TASK DIRECTIONS :: For the listing below, print exactly the lines from the line with "Klasyfikacja zawodowa (KZiS)" to the line with "anúncios para pessoas que realmente", both included, and nothing beyond them.

GIVEN ENTRIES ::
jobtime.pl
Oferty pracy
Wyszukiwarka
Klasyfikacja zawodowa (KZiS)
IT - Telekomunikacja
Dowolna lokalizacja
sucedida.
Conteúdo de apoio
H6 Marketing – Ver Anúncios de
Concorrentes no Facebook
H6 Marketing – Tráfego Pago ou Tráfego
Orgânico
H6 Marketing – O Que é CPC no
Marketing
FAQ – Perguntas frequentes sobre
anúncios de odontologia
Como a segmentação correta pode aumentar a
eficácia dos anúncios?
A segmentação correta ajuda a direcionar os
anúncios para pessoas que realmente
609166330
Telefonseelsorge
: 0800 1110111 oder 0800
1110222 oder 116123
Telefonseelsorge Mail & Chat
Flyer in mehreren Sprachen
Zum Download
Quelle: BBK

---

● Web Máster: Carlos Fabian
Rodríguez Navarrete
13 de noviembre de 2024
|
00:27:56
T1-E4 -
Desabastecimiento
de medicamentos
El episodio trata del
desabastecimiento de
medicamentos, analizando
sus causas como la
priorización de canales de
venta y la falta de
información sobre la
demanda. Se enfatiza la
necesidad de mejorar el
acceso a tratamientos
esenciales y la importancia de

THE COMPLETED TASK ::
Klasyfikacja zawodowa (KZiS)
IT - Telekomunikacja
Dowolna lokalizacja
sucedida.
Conteúdo de apoio
H6 Marketing – Ver Anúncios de
Concorrentes no Facebook
H6 Marketing – Tráfego Pago ou Tráfego
Orgânico
H6 Marketing – O Que é CPC no
Marketing
FAQ – Perguntas frequentes sobre
anúncios de odontologia
Como a segmentação correta pode aumentar a
eficácia dos anúncios?
A segmentação correta ajuda a direcionar os
anúncios para pessoas que realmente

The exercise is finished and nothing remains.